#### [Supplied material]
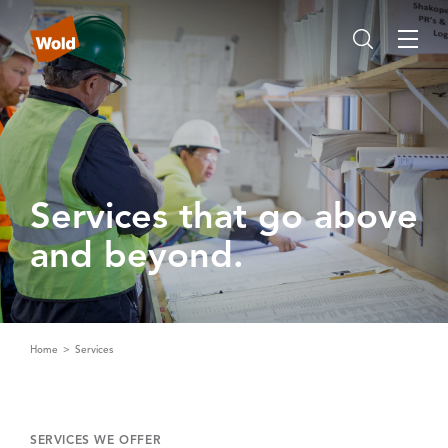
Services that go above
and beyond‌.‌
Home
Services
SERVICES WE OFFER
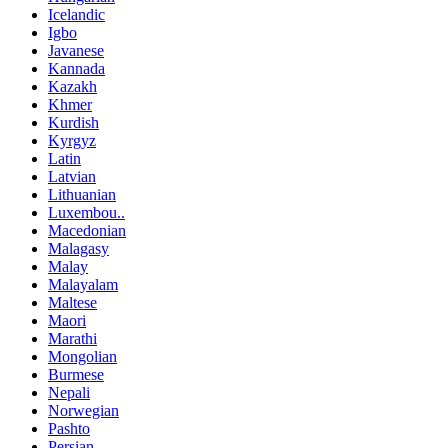
Icelandic
Igbo
Javanese
Kannada
Kazakh
Khmer
Kurdish
Kyrgyz
Latin
Latvian
Lithuanian
Luxembou..
Macedonian
Malagasy
Malay
Malayalam
Maltese
Maori
Marathi
Mongolian
Burmese
Nepali
Norwegian
Pashto
Persian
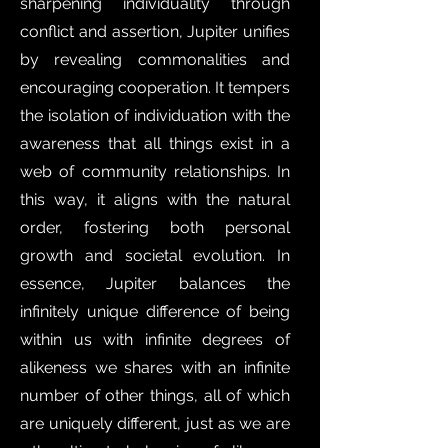
sharpening individuality through
conflict and assertion, Jupiter unifies
by revealing commonalities and
encouraging cooperation. It tempers
the isolation of individuation with the
awareness that all things exist in a
web of community relationships. In
this way, it aligns with the natural
order, fostering both personal
growth and societal evolution. In
essence, Jupiter balances the
infinitely unique difference of being
within us with infinite degrees of
alikeness we shares with an infinite
number of other things, all of which
are uniquely different, just as we are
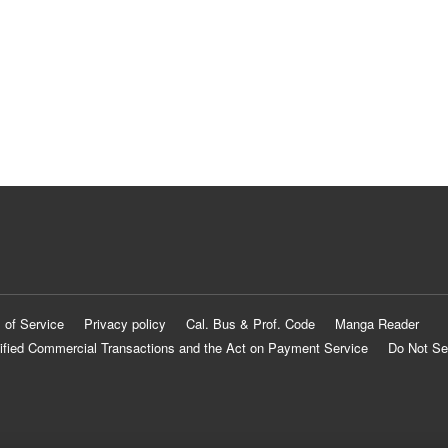
 of Service
Privacy policy
Cal. Bus & Prof. Code
Manga Reader
ified Commercial Transactions and the Act on Payment Service
Do Not Se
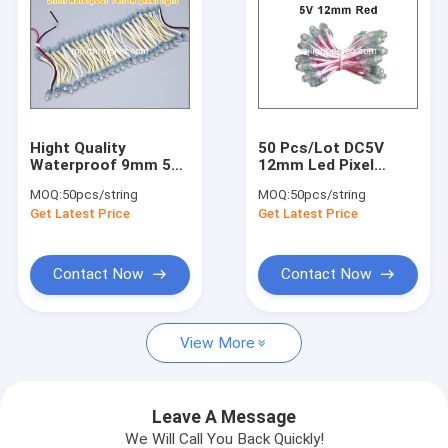
Drivers and Controllers Accessories
LED Strip Light
LED Display Control Card
LED Bulb light
Hight Quality
50 Pcs/Lot DC5V
Waterproof 9mm 5V
12mm Led Pixel
Led String Light For
Module Light For Led
ZhongHang Display Control card
MOQ:
50pcs/string
MOQ:
50pcs/string
Building Advertising
Channel Letters
Get Latest Price
Get Latest Price
Letters
Waterproof IP67
HuiDu Display Control Card
Contact Now
Contact Now
OnBon Dispaly Control card
LongGreat Display Control Card
View More
LED Spotlight GU10/MR16
Accessories for display
Leave A Message
We Will Call You Back Quickly!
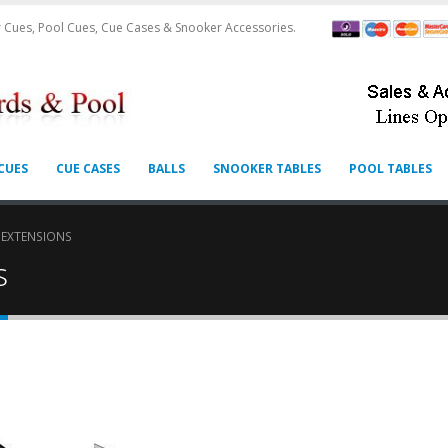
 Cues, Pool Cues, Cue Cases & Snooker Accessories.
CUES
CUE CASES
BALLS
SNOOKER TABLES
POOL TABLES
 EXTENSIONS
s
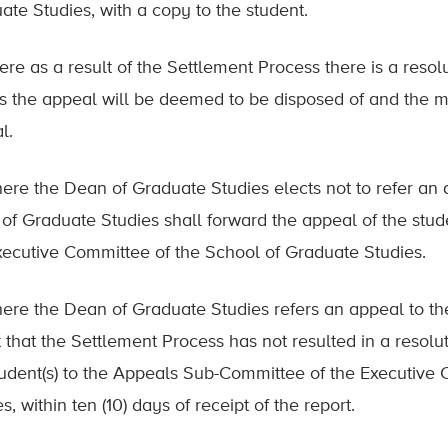
ate Studies, with a copy to the student.
ere as a result of the Settlement Process there is a resolut
es the appeal will be deemed to be disposed of and the ma
l.
here the Dean of Graduate Studies elects not to refer an 
of Graduate Studies shall forward the appeal of the stud
xecutive Committee of the School of Graduate Studies.
here the Dean of Graduate Studies refers an appeal to t
t that the Settlement Process has not resulted in a resolu
tudent(s) to the Appeals Sub-Committee of the Executive
s, within ten (10) days of receipt of the report.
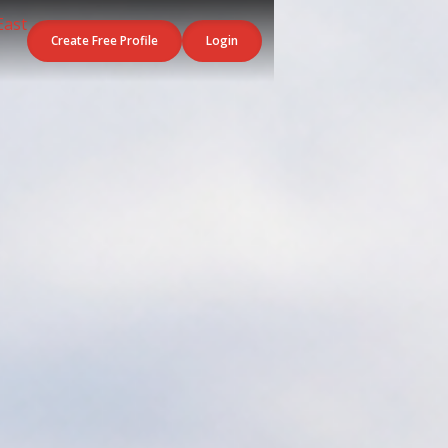
Create Free Profile
Login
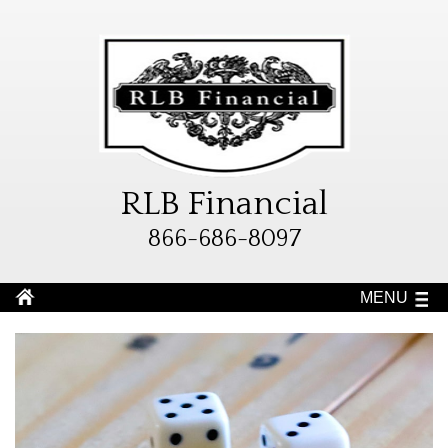
RLB Financial
866-686-8097
MENU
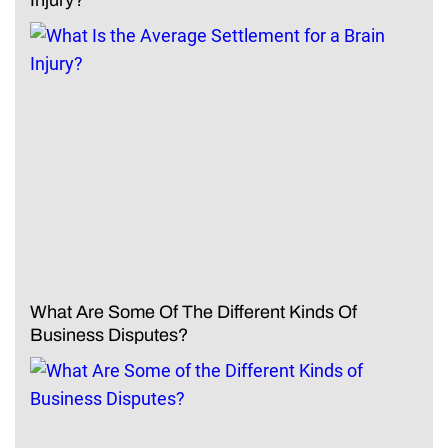
What Are Some Of The Different Kinds Of
Business Disputes?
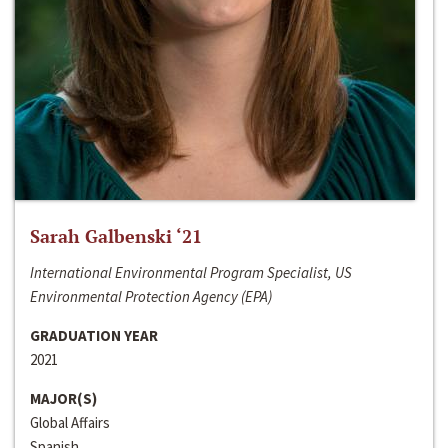
Sarah Galbenski ‘21
International Environmental Program Specialist, US
Environmental Protection Agency (EPA)
GRADUATION YEAR
2021
MAJOR(S)
Global Affairs
Spanish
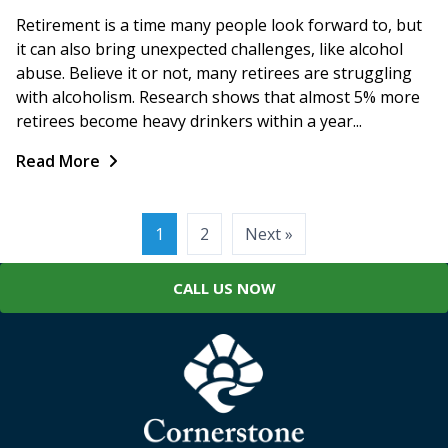
Retirement is a time many people look forward to, but
it can also bring unexpected challenges, like alcohol
abuse. Believe it or not, many retirees are struggling
with alcoholism. Research shows that almost 5% more
retirees become heavy drinkers within a year...
Read More
Posts
1
2
Next »
pagination
CALL US NOW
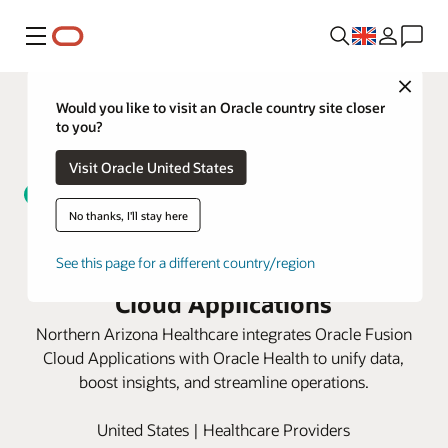
Menu
Close
Would you like to visit an Oracle country site closer
to you?
Visit Oracle United States
No thanks, I'll stay here
Northern Arizona Healthcare
unifies data with Oracle Fusion
See this page for a different country/region
Cloud Applications
Northern Arizona Healthcare integrates Oracle Fusion
Cloud Applications with Oracle Health to unify data,
boost insights, and streamline operations.
United States | Healthcare Providers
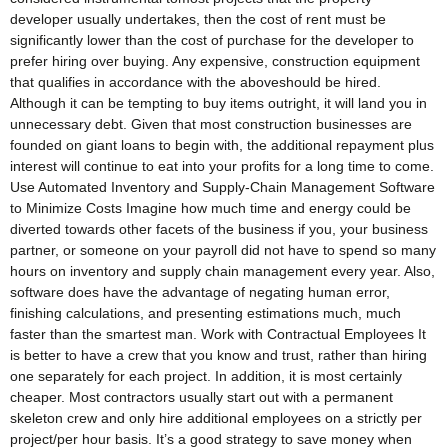
developer usually undertakes, then the cost of rent must be
significantly lower than the cost of purchase for the developer to
prefer hiring over buying. Any expensive, construction equipment
that qualifies in accordance with the aboveshould be hired.
Although it can be tempting to buy items outright, it will land you in
unnecessary debt. Given that most construction businesses are
founded on giant loans to begin with, the additional repayment plus
interest will continue to eat into your profits for a long time to come.
Use Automated Inventory and Supply-Chain Management Software
to Minimize Costs Imagine how much time and energy could be
diverted towards other facets of the business if you, your business
partner, or someone on your payroll did not have to spend so many
hours on inventory and supply chain management every year. Also,
software does have the advantage of negating human error,
finishing calculations, and presenting estimations much, much
faster than the smartest man. Work with Contractual Employees It
is better to have a crew that you know and trust, rather than hiring
one separately for each project. In addition, it is most certainly
cheaper. Most contractors usually start out with a permanent
skeleton crew and only hire additional employees on a strictly per
project/per hour basis. It’s a good strategy to save money when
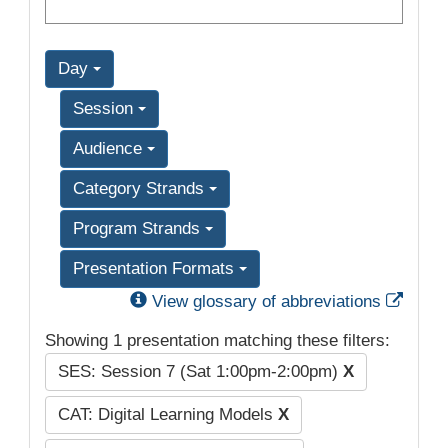
Day
Session
Audience
Category Strands
Program Strands
Presentation Formats
Exter
View glossary of abbreviations
Showing 1 presentation matching these filters:
SES: Session 7 (Sat 1:00pm-2:00pm)
X
CAT: Digital Learning Models
X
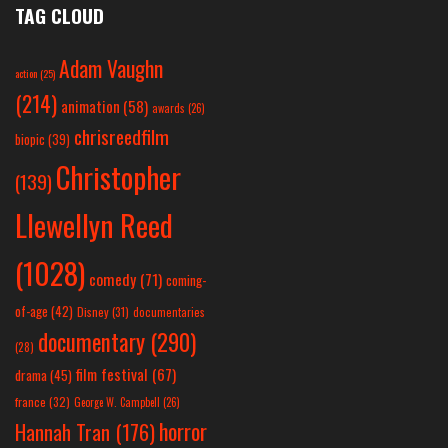
TAG CLOUD
Adam Vaughn
action
(25)
(214)
animation
(58)
awards
(26)
chrisreedfilm
biopic
(39)
Christopher
(139)
Llewellyn Reed
(1028)
comedy
(71)
coming-
of-age
(42)
Disney
(31)
documentaries
documentary
(290)
(28)
film festival
(67)
drama
(45)
france
(32)
George W. Campbell
(26)
horror
Hannah Tran
(176)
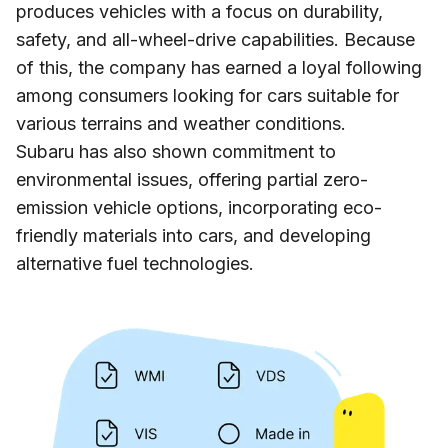
produces vehicles with a focus on durability,
safety, and all-wheel-drive capabilities. Because
of this, the company has earned a loyal following
among consumers looking for cars suitable for
various terrains and weather conditions.
Subaru has also shown commitment to
environmental issues, offering partial zero-
emission vehicle options, incorporating eco-
friendly materials into cars, and developing
alternative fuel technologies.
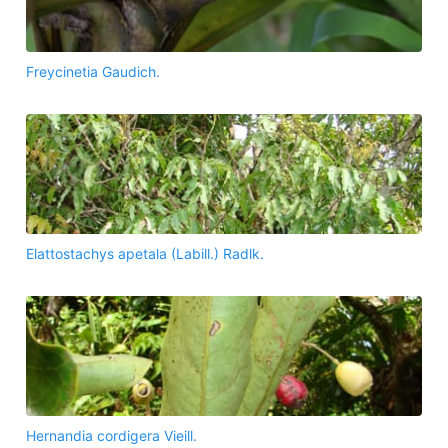
Freycinetia Gaudich.
Elattostachys apetala (Labill.) Radlk.
Hernandia cordigera Vieill.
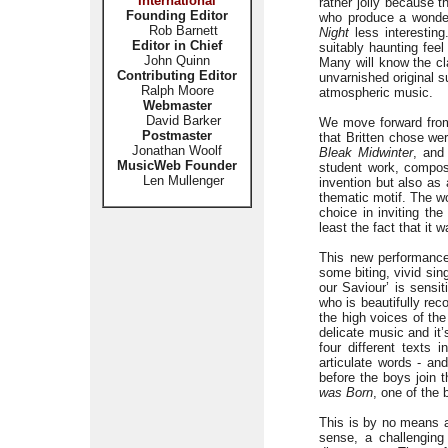
International
rather jolly because t
Founding Editor
who produce a wonder
Rob Barnett
Night
less interesting
Editor in Chief
suitably haunting feel
John Quinn
Many will know the c
Contributing Editor
unvarnished original s
Ralph Moore
atmospheric music.
Webmaster
David Barker
We move forward from 
Postmaster
that Britten chose we
Jonathan Woolf
Bleak Midwinter
, and
MusicWeb Founder
student work, compos
Len Mullenger
invention but also as
thematic motif. The w
choice in inviting th
least the fact that it 
This new performance 
some biting, vivid sin
our Saviour’ is sensi
who is beautifully rec
the high voices of the
delicate music and it
four different texts 
articulate words - an
before the boys join 
was Born
, one of the 
This is by no means a 
sense, a challenging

#### [Task requirements]
Exactly as written, return every line of the listing, but not the pictures.

#### [Worked solution]
Services that go above
and beyond‌.‌
Home
Services
SERVICES WE OFFER
Icelandic
Igbo
Javanese
Kannada
Kazakh
Khmer
Kurdish
Kyrgyz
Latin
Latvian
Lithuanian
Luxembou..
Macedonian
Malagasy
Malay
Malayalam
Maltese
Maori
Marathi
Mongolian
Burmese
Nepali
Norwegian
Pashto
Persian
sharpening individuality through
conflict and assertion, Jupiter unifies
by revealing commonalities and
encouraging cooperation. It tempers
the isolation of individuation with the
awareness that all things exist in a
web of community relationships. In
this way, it aligns with the natural
order, fostering both personal
growth and societal evolution. In
essence, Jupiter balances the
infinitely unique difference of being
within us with infinite degrees of
alikeness we shares with an infinite
number of other things, all of which
are uniquely different, just as we are
 of Service
Privacy policy
Cal. Bus & Prof. Code
Manga Reader
ified Commercial Transactions and the Act on Payment Service
Do Not Se
Drivers and Controllers Accessories
LED Strip Light
LED Display Control Card
LED Bulb light
Hight Quality
50 Pcs/Lot DC5V
Waterproof 9mm 5V
12mm Led Pixel
Led String Light For
Module Light For Led
ZhongHang Display Control card
MOQ:
50pcs/string
MOQ:
50pcs/string
Building Advertising
Channel Letters
Get Latest Price
Get Latest Price
Letters
Waterproof IP67
HuiDu Display Control Card
Contact Now
Contact Now
OnBon Dispaly Control card
LongGreat Display Control Card
View More
LED Spotlight GU10/MR16
Accessories for display
Leave A Message
We Will Call You Back Quickly!
 Cues, Pool Cues, Cue Cases & Snooker Accessories.
CUES
CUE CASES
BALLS
SNOOKER TABLES
POOL TABLES
 EXTENSIONS
s
ate Studies, with a copy to the student.
ere as a result of the Settlement Process there is a resolut
es the appeal will be deemed to be disposed of and the ma
l.
here the Dean of Graduate Studies elects not to refer an 
of Graduate Studies shall forward the appeal of the stud
xecutive Committee of the School of Graduate Studies.
here the Dean of Graduate Studies refers an appeal to t
t that the Settlement Process has not resulted in a resolu
tudent(s) to the Appeals Sub-Committee of the Executive
s, within ten (10) days of receipt of the report.
Create Free Profile
Login
RLB Financial
866-686-8097
MENU
What Are Some Of The Different Kinds Of
Business Disputes?
Sarah Galbenski ‘21
International Environmental Program Specialist, US
Environmental Protection Agency (EPA)
GRADUATION YEAR
2021
MAJOR(S)
Global Affairs
Spanish
Retirement is a time many people look forward to, but
it can also bring unexpected challenges, like alcohol
abuse. Believe it or not, many retirees are struggling
with alcoholism. Research shows that almost 5% more
retirees become heavy drinkers within a year...
Read More
Posts
1
2
Next »
pagination
CALL US NOW
Menu
Close
Would you like to visit an Oracle country site closer
to you?
Visit Oracle United States
No thanks, I'll stay here
Northern Arizona Healthcare
unifies data with Oracle Fusion
See this page for a different country/region
Cloud Applications
Northern Arizona Healthcare integrates Oracle Fusion
Cloud Applications with Oracle Health to unify data,
boost insights, and streamline operations.
United States | Healthcare Providers
developer usually undertakes, then the cost of rent must be
significantly lower than the cost of purchase for the developer to
prefer hiring over buying. Any expensive, construction equipment
that qualifies in accordance with the aboveshould be hired.
Although it can be tempting to buy items outright, it will land you in
unnecessary debt. Given that most construction businesses are
founded on giant loans to begin with, the additional repayment plus
interest will continue to eat into your profits for a long time to come.
Use Automated Inventory and Supply-Chain Management Software
to Minimize Costs Imagine how much time and energy could be
diverted towards other facets of the business if you, your business
partner, or someone on your payroll did not have to spend so many
hours on inventory and supply chain management every year. Also,
software does have the advantage of negating human error,
finishing calculations, and presenting estimations much, much
faster than the smartest man. Work with Contractual Employees It
is better to have a crew that you know and trust, rather than hiring
one separately for each project. In addition, it is most certainly
cheaper. Most contractors usually start out with a permanent
skeleton crew and only hire additional employees on a strictly per
project/per hour basis. It’s a good strategy to save money when
Day
Session
Audience
Category Strands
Program Strands
Presentation Formats
Exter
View glossary of abbreviations
Showing 1 presentation matching these filters:
SES: Session 7 (Sat 1:00pm-2:00pm)
X
CAT: Digital Learning Models
X
TAG CLOUD
Adam Vaughn
action
(25)
(214)
animation
(58)
awards
(26)
chrisreedfilm
biopic
(39)
Christopher
(139)
Llewellyn Reed
(1028)
comedy
(71)
coming-
of-age
(42)
Disney
(31)
documentaries
documentary
(290)
(28)
film festival
(67)
drama
(45)
france
(32)
George W. Campbell
(26)
horror
Hannah Tran
(176)
produces vehicles with a focus on durability,
safety, and all-wheel-drive capabilities. Because
of this, the company has earned a loyal following
among consumers looking for cars suitable for
various terrains and weather conditions.
Subaru has also shown commitment to
environmental issues, offering partial zero-
emission vehicle options, incorporating eco-
friendly materials into cars, and developing
alternative fuel technologies.
Freycinetia Gaudich.
Elattostachys apetala (Labill.) Radlk.
Hernandia cordigera Vieill.
International
rather jolly because t
Founding Editor
who produce a wonder
Rob Barnett
Night
less interesting
Editor in Chief
suitably haunting feel
John Quinn
Many will know the c
Contributing Editor
unvarnished original s
Ralph Moore
atmospheric music.
Webmaster
David Barker
We move forward from 
Postmaster
that Britten chose we
Jonathan Woolf
Bleak Midwinter
, and
MusicWeb Founder
student work, compos
Len Mullenger
invention but also as
thematic motif. The w
choice in inviting th
least the fact that it 
This new performance 
some biting, vivid sin
our Saviour’ is sensi
who is beautifully rec
the high voices of the
delicate music and it
four different texts 
articulate words - an
before the boys join 
was Born
, one of the 
This is by no means a 
sense, a challenging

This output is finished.